## About this exercise
Each record must be written out again exactly. Skip any picture it contains.

## Provided information

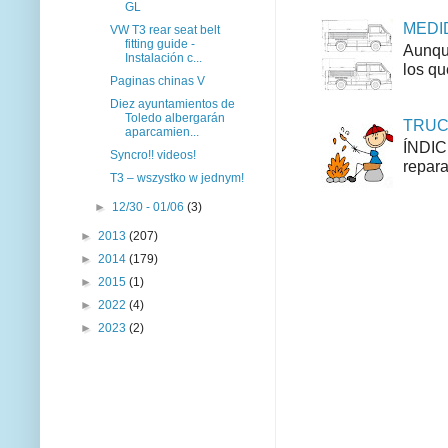
GL
MEDID
VW T3 rear seat belt
fitting guide -
Aunque
Instalación c...
los qu
Paginas chinas V
Diez ayuntamientos de
Toledo albergarán
TRUCO
aparcamien...
ÍNDIC
Syncro!! videos!
repara
T3 – wszystko w jednym!
►
12/30 - 01/06
(3)
►
2013
(207)
►
2014
(179)
►
2015
(1)
►
2022
(4)
►
2023
(2)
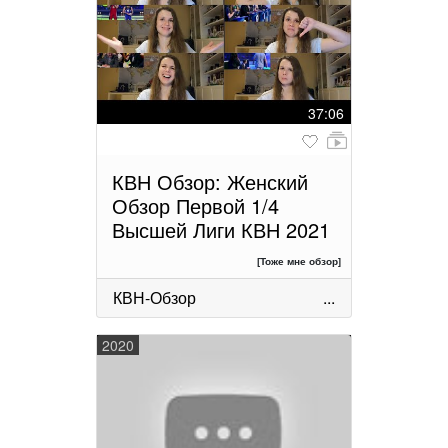
37:06
КВН Обзор: Женский
Обзор Первой 1/4
Высшей Лиги КВН 2021
[Тоже мне обзор]
КВН-Обзор
...
2020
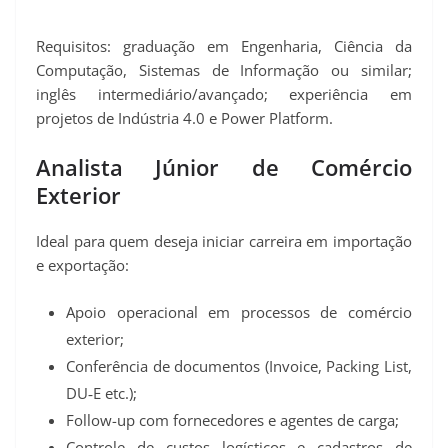
Requisitos: graduação em Engenharia, Ciência da
Computação, Sistemas de Informação ou similar;
inglês intermediário/avançado; experiência em
projetos de Indústria 4.0 e Power Platform.
Analista Júnior de Comércio
Exterior
Ideal para quem deseja iniciar carreira em importação
e exportação:
Apoio operacional em processos de comércio
exterior;
Conferência de documentos (Invoice, Packing List,
DU‑E etc.);
Follow-up com fornecedores e agentes de carga;
Controle de custos logísticos e cadastros de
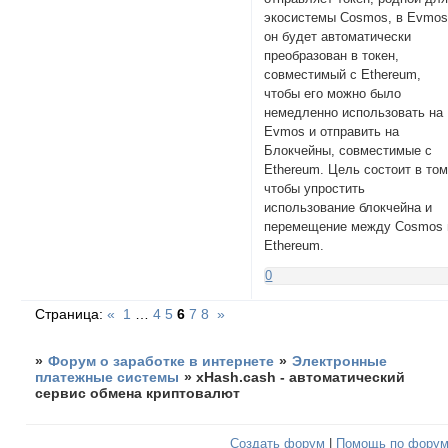
экосистемы Cosmos, в Evmos
он будет автоматически
преобразован в токен,
совместимый с Ethereum,
чтобы его можно было
немедленно использовать на
Evmos и отправить на
Блокчейны, совместимые с
Ethereum. Цель состоит в том
чтобы упростить
использование блокчейна и
перемещение между Cosmos 
Ethereum.
0
Страница:
«
1
…
4
5
6
7
8
»
»
Форум о заработке в интернете
»
Электронные
платежные системы
»
xHash.cash - автоматический
сервис обмена криптовалют
Создать форум
|
Помощь по фору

## Response
GL
MEDID
VW T3 rear seat belt
fitting guide -
Aunque
Instalación c...
los qu
Paginas chinas V
Diez ayuntamientos de
Toledo albergarán
TRUCO
aparcamien...
ÍNDIC
Syncro!! videos!
repara
T3 – wszystko w jednym!
►
12/30 - 01/06
(3)
►
2013
(207)
►
2014
(179)
►
2015
(1)
►
2022
(4)
►
2023
(2)
37:06
КВН Обзор: Женский
Обзор Первой 1/4
Высшей Лиги КВН 2021
[Тоже мне обзор]
КВН-Обзор
...
2020
Requisitos: graduação em Engenharia, Ciência da
Computação, Sistemas de Informação ou similar;
inglês intermediário/avançado; experiência em
projetos de Indústria 4.0 e Power Platform.
Analista Júnior de Comércio
Exterior
Ideal para quem deseja iniciar carreira em importação
e exportação:
Apoio operacional em processos de comércio
exterior;
Conferência de documentos (Invoice, Packing List,
DU‑E etc.);
Follow-up com fornecedores e agentes de carga;
Controle de custos logísticos e cadastros de
экосистемы Cosmos, в Evmos
он будет автоматически
преобразован в токен,
совместимый с Ethereum,
чтобы его можно было
немедленно использовать на
Evmos и отправить на
Блокчейны, совместимые с
Ethereum. Цель состоит в том
чтобы упростить
использование блокчейна и
перемещение между Cosmos 
Ethereum.
0
Страница:
«
1
…
4
5
6
7
8
»
»
Форум о заработке в интернете
»
Электронные
платежные системы
»
xHash.cash - автоматический
сервис обмена криптовалют
Создать форум
|
Помощь по фору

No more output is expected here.